Ultimately, the most successful societies find the balance between the twin virtues of inequality of outcomes and equality of opportunity.

The new politics must marry the twin virtues of unequal outcomes and equality of opportunity.

When too few get too much everybody loses.

Feminism is about women living their lives on their own terms, marshalling the resources of the society to make that possible, and men embracing this as vital to a successful society and their own liberation.

Can it be that striving for equality of opportunity however imperfect the process not only benefits the individual but also creates benefits for the society that are unintended but wonderful?

Economics must be a 'moral enterprise' as much as politics claims to be. Economic outcomes need to be framed in terms of right and wrong not just efficiency if only because these often align in surprising ways that are good for society and the economy.

My vision of Canada is that any Canadian child from a family of limited circumstance can expect to have a chance at lifetime of unlimited opportunities.

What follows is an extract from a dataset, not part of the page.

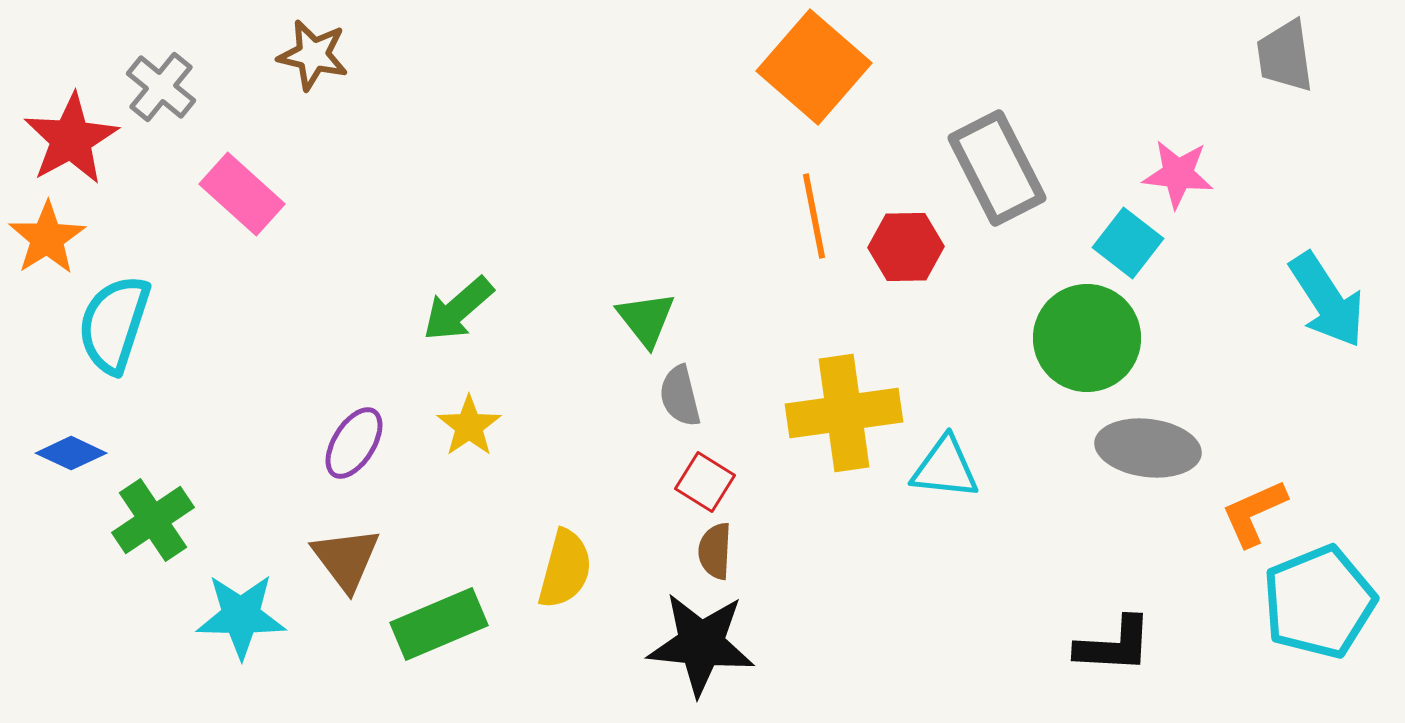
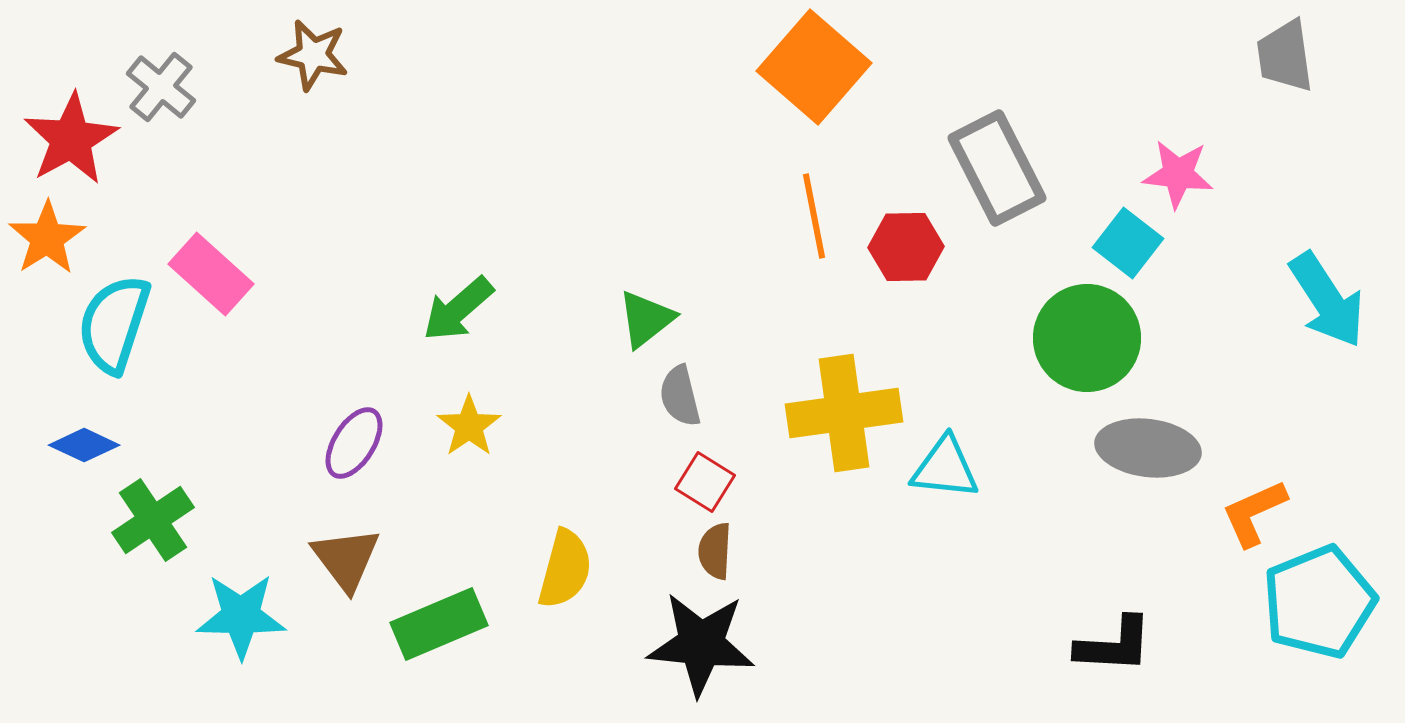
pink rectangle: moved 31 px left, 80 px down
green triangle: rotated 30 degrees clockwise
blue diamond: moved 13 px right, 8 px up
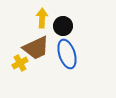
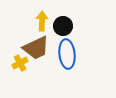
yellow arrow: moved 3 px down
blue ellipse: rotated 12 degrees clockwise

Free trade is a wonderful thing. Time and time again economists have proven that free trade creates enormous wealth for each country 'on the whole'. Historians have shown that free trade is usually associated with rising political, social and cultural liberty. The perennial problem is that free trade always creates tremendous disruption for thousands even millions of individuals often concentrated in one geography, and where the state is idle, not investing in best in class instruments of social justice, free trade can be a permanent ticket out of the middle class, down, not up.

Tax policy should be founded on the principle of generating steady tax revenues sufficient to maximise environmentally sustainable economic growth in order to fund fair government.

Public policy should be designed to decrease inequality before the law and increase equality of opportunity.

Capitalism is not the problem; the problem is what we do with capitalism.

Content is always more difficult to argue than conspiracy.

Let the state regulate and the market operate (most things).

Welfare strategies are best designed as a hand up, not as a hand out.

Political debate should not be fact free fighting.

Explanation lasts longer than eloquence.

Always favour empowerment over dependency.

The most enduring public figures are embraced for the causes they fought for and not the concept of themselves they hoped others would remember them by.

Find your voice and don't be the echo of somebody else.

It is possible to operate on two different levels: the practical, cautious and conservative; and the realm of ideas, open, free, and radical.